Private housing market unlikely to see price war, say analysts

While more developers have taken to cutting prices to improve sales amid a property slowdown, potential home buyers anticipating a broad-based price war may be disappointed as the private residential market has yet to reach a tipping point that could trigger such a situation.

Analysts told TODAY that most developers are not in a rush to lower prices given that demand has yet to reach a standstill. Projects that have been relaunched at a discount are isolated cases that are unlikely to result in intense price competition in the market, they said.

Multiple sets of cooling measures and loan restrictions introduced last year have kept buyers on the sidelines, forcing some developers, including CapitaLand, South-east Asia’s largest listed developer, to re-launch certain projects at lower prices to generate demand.

CapitaLand in April re-launched its Sky Habitat condominium in Bishan at about 10 to 15 per cent lower than its initial launch price, helping it sell 130 units in that month alone. This was compared with the 182 units sold since Sky Habitat’s launch in April 2012.

In February, MCL Land cut prices at Hallmark Residences at Ewe Boon Road by about 10 per cent. Sales have jumped about eight times to 41 units since, versus the five sold before the discount.

And at Wheelock Properties’ The Panorama in Ang Mo Kio, a 10 to 15 per cent price cut helped offload an additional 80 to 85 units, adding to the 56 units moved since its initial launch in January.

Despite these success stories, developers are unlikely to launch into a broad-based price war, said analysts.

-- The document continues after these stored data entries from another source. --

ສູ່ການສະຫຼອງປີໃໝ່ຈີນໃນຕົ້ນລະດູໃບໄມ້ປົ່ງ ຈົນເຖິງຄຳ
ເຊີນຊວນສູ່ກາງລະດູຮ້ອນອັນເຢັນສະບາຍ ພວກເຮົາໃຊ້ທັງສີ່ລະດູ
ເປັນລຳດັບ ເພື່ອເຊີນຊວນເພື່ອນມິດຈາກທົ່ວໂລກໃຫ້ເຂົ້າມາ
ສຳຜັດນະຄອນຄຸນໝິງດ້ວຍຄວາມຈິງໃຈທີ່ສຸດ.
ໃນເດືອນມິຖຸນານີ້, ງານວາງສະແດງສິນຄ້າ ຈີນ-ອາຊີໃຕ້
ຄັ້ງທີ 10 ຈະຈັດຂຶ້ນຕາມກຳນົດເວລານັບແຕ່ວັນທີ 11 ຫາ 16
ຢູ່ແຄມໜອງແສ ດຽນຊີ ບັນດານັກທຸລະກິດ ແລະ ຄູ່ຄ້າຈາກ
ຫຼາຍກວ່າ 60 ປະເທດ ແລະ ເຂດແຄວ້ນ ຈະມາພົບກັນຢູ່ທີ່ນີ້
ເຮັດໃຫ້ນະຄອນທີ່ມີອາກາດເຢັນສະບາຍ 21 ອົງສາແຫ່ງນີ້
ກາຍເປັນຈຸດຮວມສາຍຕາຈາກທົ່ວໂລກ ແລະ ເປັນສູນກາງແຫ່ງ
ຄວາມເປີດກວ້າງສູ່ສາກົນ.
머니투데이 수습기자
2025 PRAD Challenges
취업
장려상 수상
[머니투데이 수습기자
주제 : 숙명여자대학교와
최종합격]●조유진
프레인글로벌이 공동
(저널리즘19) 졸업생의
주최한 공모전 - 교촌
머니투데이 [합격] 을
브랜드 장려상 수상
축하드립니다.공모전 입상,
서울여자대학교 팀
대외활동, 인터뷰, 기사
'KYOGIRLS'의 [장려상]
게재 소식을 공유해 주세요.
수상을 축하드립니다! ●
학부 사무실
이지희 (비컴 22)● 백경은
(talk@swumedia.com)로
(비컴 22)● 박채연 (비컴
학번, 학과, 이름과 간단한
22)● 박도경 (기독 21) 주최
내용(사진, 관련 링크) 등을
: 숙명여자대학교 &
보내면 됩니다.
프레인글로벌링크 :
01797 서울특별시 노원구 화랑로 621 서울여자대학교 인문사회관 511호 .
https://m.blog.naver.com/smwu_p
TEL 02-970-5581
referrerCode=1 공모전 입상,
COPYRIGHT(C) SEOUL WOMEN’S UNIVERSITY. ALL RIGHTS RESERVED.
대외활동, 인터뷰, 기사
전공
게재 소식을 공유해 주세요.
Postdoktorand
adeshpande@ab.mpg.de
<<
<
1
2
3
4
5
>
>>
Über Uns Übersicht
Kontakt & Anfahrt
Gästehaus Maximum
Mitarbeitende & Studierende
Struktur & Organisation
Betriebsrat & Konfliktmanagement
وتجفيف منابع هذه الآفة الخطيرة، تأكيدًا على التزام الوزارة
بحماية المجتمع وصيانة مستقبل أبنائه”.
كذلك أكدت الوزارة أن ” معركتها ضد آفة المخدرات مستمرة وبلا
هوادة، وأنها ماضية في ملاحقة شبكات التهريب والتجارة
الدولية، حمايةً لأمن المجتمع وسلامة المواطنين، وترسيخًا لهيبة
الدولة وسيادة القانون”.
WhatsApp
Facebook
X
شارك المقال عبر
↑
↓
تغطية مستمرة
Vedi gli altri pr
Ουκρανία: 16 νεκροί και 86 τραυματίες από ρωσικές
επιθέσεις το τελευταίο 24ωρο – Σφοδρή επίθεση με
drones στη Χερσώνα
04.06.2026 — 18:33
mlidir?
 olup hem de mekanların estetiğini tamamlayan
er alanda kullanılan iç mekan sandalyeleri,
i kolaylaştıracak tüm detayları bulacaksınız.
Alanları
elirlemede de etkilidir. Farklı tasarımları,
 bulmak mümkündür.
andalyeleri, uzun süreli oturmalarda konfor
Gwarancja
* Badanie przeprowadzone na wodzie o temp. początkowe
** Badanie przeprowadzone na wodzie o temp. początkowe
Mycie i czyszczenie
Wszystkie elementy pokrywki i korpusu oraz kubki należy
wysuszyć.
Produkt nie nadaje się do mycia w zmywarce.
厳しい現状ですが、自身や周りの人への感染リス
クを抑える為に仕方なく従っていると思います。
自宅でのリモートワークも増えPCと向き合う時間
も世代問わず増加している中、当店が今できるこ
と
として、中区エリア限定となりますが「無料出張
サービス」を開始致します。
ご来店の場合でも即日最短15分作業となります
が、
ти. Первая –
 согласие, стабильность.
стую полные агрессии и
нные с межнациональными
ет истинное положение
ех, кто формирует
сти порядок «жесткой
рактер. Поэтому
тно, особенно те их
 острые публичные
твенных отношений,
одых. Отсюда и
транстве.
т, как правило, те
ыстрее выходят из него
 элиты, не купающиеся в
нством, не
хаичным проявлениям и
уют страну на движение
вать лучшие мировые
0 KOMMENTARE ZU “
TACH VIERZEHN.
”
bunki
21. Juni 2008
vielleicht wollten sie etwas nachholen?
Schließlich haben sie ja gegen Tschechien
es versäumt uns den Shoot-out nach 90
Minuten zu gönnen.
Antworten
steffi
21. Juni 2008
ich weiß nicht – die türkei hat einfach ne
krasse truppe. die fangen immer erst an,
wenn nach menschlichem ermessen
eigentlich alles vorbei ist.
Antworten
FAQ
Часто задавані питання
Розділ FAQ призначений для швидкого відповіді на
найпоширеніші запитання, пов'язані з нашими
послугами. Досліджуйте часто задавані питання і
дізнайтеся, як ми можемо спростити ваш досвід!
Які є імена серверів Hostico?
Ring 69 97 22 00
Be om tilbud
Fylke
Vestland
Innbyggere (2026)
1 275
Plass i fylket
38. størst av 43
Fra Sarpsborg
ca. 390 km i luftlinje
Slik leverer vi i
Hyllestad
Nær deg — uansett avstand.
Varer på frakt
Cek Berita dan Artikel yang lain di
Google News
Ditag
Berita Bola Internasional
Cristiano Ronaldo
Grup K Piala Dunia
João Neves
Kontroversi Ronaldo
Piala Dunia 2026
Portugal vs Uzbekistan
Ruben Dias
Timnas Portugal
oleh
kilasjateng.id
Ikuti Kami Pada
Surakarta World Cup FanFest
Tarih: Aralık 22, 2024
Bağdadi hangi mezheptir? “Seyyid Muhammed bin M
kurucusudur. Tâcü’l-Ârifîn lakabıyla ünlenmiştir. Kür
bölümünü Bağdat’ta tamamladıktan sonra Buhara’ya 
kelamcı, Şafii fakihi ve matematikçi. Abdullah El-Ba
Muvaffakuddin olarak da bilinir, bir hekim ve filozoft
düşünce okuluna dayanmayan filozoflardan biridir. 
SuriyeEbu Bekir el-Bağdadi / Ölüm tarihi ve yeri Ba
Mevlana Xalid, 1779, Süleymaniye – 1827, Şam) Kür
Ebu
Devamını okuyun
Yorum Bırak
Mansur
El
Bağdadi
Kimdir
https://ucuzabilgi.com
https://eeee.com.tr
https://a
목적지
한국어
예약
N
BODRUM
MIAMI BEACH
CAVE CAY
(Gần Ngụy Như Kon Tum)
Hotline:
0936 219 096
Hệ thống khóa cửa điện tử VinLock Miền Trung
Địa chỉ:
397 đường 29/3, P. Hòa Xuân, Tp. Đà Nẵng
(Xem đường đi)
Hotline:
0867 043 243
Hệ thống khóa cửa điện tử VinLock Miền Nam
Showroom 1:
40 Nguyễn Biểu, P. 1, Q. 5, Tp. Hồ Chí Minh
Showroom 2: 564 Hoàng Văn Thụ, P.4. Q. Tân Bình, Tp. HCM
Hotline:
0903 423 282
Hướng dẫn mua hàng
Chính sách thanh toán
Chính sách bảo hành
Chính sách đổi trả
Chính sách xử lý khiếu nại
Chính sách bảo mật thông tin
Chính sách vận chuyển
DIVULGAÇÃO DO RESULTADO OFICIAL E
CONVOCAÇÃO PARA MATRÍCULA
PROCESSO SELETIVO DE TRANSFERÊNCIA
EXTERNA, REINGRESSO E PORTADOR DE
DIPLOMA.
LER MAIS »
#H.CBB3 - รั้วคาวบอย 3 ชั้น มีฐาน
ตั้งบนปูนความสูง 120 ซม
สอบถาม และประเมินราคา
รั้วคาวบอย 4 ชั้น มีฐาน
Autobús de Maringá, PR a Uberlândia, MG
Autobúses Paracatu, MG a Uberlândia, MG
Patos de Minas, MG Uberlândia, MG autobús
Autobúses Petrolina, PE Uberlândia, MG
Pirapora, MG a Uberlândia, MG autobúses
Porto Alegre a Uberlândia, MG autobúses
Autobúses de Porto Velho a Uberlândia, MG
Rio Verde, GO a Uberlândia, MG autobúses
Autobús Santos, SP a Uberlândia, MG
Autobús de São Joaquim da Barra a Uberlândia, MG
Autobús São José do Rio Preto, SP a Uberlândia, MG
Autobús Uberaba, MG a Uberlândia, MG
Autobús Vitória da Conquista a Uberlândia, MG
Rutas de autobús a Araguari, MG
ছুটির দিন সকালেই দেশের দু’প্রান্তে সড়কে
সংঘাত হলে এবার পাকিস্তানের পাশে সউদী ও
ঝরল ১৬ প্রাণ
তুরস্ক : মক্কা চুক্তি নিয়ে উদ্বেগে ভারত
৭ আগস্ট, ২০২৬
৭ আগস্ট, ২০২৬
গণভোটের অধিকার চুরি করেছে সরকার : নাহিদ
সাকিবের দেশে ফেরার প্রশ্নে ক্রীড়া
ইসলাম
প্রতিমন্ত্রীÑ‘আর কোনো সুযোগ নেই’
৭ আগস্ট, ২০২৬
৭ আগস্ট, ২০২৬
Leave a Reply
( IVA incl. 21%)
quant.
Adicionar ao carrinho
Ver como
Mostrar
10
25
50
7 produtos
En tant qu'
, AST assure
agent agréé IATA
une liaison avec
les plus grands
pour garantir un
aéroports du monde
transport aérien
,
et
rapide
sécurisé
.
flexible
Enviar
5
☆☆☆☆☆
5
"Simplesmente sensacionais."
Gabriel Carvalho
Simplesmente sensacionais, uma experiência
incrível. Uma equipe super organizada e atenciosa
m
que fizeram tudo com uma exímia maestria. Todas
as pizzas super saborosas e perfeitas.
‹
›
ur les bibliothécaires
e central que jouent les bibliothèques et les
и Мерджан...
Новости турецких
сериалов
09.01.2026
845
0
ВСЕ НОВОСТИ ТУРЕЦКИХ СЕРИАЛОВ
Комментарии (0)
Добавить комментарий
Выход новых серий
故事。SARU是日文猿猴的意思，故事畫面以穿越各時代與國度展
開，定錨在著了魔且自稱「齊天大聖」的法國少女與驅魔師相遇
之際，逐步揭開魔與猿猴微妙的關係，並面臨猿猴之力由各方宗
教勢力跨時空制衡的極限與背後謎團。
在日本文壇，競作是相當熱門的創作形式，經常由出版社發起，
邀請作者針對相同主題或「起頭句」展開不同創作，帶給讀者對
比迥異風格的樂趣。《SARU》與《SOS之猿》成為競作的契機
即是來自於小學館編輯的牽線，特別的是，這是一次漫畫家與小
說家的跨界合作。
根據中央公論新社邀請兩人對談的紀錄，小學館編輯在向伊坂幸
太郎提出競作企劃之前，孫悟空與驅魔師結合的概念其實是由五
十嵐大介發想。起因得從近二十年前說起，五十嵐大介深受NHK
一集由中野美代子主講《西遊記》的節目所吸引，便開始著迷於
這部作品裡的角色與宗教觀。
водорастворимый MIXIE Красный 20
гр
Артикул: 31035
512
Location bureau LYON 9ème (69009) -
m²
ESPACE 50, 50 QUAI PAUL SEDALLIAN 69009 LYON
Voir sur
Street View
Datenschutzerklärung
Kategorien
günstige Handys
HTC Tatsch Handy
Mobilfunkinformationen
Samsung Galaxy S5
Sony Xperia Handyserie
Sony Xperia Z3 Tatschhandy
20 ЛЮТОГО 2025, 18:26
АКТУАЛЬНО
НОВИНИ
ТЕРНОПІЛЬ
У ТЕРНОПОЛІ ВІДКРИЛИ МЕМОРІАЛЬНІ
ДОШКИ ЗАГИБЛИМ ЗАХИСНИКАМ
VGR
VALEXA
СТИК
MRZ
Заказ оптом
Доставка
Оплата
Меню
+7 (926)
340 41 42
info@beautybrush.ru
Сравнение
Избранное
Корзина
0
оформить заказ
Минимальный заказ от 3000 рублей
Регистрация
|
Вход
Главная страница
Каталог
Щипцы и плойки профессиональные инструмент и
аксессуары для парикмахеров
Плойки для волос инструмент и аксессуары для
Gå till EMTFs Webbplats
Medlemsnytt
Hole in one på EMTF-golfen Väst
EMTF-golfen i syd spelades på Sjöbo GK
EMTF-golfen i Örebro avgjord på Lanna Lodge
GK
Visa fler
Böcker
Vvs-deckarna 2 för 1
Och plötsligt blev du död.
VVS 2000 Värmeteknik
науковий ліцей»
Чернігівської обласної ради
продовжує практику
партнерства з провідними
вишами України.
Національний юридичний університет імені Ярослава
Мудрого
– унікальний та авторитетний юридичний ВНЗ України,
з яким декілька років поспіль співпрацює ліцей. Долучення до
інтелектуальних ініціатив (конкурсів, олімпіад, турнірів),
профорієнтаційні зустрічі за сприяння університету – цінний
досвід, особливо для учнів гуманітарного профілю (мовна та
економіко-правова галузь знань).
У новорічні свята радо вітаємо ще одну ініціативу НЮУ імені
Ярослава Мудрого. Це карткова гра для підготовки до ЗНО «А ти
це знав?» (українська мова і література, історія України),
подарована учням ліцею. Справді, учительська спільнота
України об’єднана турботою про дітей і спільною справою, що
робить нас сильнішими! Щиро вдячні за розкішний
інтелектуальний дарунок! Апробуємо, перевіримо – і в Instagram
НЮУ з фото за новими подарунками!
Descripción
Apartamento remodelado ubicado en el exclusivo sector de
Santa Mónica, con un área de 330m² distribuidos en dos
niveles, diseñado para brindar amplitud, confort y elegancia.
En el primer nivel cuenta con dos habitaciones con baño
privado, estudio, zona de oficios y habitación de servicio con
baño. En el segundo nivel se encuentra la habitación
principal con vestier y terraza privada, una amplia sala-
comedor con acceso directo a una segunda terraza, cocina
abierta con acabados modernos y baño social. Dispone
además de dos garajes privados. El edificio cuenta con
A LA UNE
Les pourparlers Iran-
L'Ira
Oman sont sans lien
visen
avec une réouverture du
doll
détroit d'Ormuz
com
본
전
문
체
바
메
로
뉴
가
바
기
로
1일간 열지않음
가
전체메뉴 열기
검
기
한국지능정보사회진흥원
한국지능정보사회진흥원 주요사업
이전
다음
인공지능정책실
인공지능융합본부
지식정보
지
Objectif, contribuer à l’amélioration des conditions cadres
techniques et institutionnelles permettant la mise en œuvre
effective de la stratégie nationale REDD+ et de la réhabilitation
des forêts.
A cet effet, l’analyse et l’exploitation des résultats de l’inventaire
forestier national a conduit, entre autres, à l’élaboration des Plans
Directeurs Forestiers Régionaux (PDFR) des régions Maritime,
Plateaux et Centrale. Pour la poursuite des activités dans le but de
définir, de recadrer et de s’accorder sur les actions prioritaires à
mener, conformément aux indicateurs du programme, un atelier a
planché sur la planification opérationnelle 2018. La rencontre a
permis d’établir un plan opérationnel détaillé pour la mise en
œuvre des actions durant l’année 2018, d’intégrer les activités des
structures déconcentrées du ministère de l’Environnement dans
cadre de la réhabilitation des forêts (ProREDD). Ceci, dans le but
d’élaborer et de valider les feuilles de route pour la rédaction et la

“If we look at the few developers that are cutting prices, their projects tend to be a bit isolated. For example, there are no other new 99-year launches near The Panorama and there’s also no similar competing project around Sky Habitat … I don’t think we’ve reached a situation where there’s a price war,” said Mr Nicholas Mak, executive director of research and consultancy at SLP International.

Singapore’s low interest-rate environment is also expected to continue to sustain demand in the long run, offering little reason for developers to slash prices too drastically.

“I think developers will not participate in a price war until interest rates start rising steadily. At the moment, there’s no indication that prices will collapse in a big way … Many developers are doing okay financially, they just have to nudge it, offer a little discount, to keep their income stream,” said Mr Colin Tan, director of research and consultancy at Suntec Real Estate Consultants.

“Many times the discounted units are the relatively unpopular ones, for example, those on lower floors or facing a less desirable direction. These units are valued at a lower price anyway, so a market-wide impact is quite limited.”

Private home prices fell for the first time in almost two years in the last three months of last year, slipping 0.9 per cent on a quarterly basis. In the first quarter of this year, prices declined another 1.3 per cent, showed Urban Redevelopment Authority (URA) data.

But recent moves by developers to reduce prices are helping to draw buyers’ attention.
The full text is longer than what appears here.